To introduce the concept ‘nutrition activation’ (the use of health and nutrition information when making food and diet decisions) and to assess the extent to which nutrition activation varies across racial/ethnic groups and explains dietary disparities.

Design

Cross-sectional sample representative of adults in the USA. Primary outcome measures include daily energy intake and consumption of sugar-sweetened beverages (SSB), fast foods and sit-down restaurant foods as determined by two 24 h dietary recalls.

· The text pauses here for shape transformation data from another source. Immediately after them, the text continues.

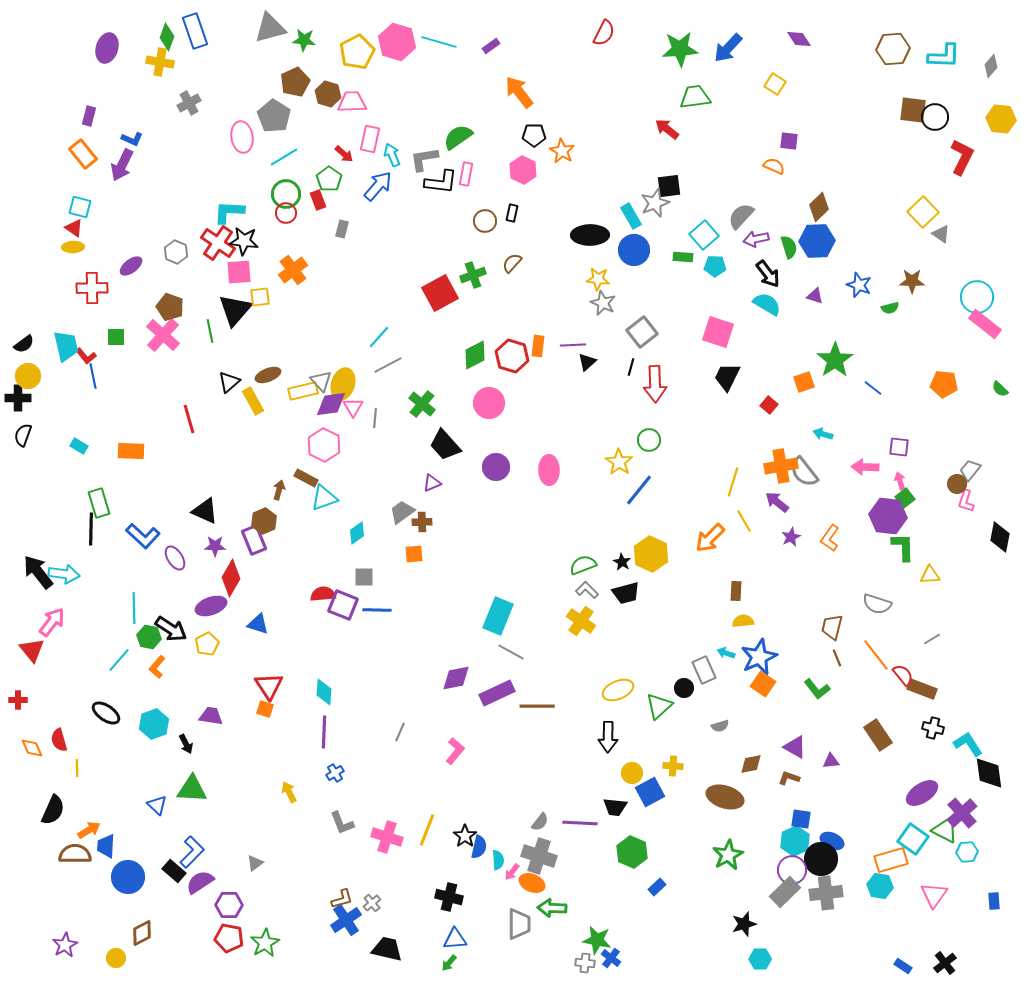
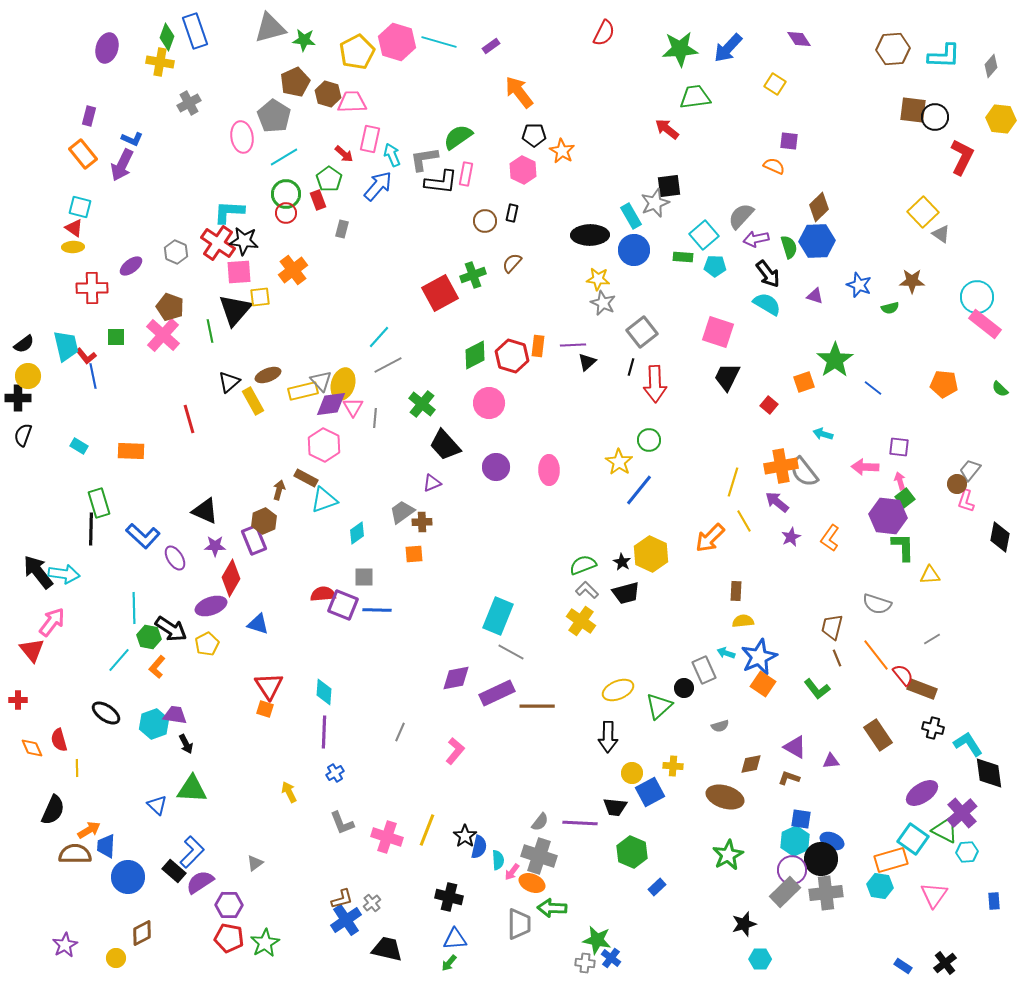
cyan triangle at (324, 498): moved 2 px down
purple trapezoid at (211, 716): moved 36 px left, 1 px up
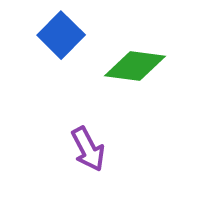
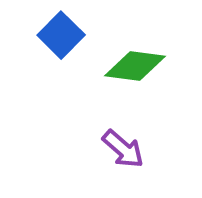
purple arrow: moved 35 px right; rotated 21 degrees counterclockwise
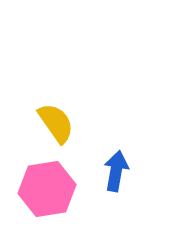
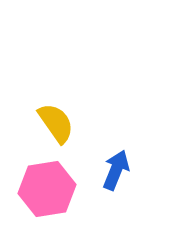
blue arrow: moved 1 px up; rotated 12 degrees clockwise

We use bivariate statistics and multiple logistic and linear regression analyses to assess racial/ethnic disparities in nutrition activation and food behaviour outcomes.

Setting

USA.

Subjects

Adult participants (n 7825) in the 2007–2010 National Health and Nutrition Examination Survey.

Results

Nutrition activation varies across racial/ethnic groups and is a statistically significant predictor of SSB, fast-food and restaurant-food consumption and daily energy intake. Based on the sample distribution, an increase from the 25th to 75th percentile in nutrition activation is associated with a decline of about 377 kJ (90 kcal)/d. Increased nutrition activation is associated with a larger decline in SSB consumption among whites than among blacks and foreign-born Latinos. Fast-food consumption is associated with a larger ‘spike’ in daily energy intake among blacks (+1582 kJ (+378 kcal)/d) than among whites (+678 kJ (+162 kcal)/d).

Conclusions

Nutrition activation is an important but understudied determinant of energy intake and should be explicitly incorporated into obesity prevention interventions, particularly among racial/ethnic minorities.

Information

Type
Research Papers
Copyright
Copyright © The Authors 2016 
Figure 0

Fig. 1 Conceptual framework of the posited relationship (———, direct effect; – – – – –, effect modifier) between race/ethnicity, nutrition activation and food behaviours (H1–H4, hypotheses 1 to 4; SSB, sugar-sweetened beverages)

Figure 1

Table 1 Sociodemographic characteristics and food behaviours by race/ethnicity, National Health and Nutrition Examination Survey 2007–2010 (n 7825)

Figure 2

Table 2 Nutrition activation by race/ethnicity, National Health and Nutrition Examination Survey 2007–2010 (n 7765)

Figure 3

Table 3 Logistic regression models predicting the probability of consuming fast food, restaurant food and sugar-sweetened beverages (SSB), National Health and Nutrition Examination Survey 2007–2010 (n 7765)

Figure 4

Table 4 Linear regression models predicting daily energy consumption, National Health and Nutrition Examination Survey 2007–2010 (n 7765)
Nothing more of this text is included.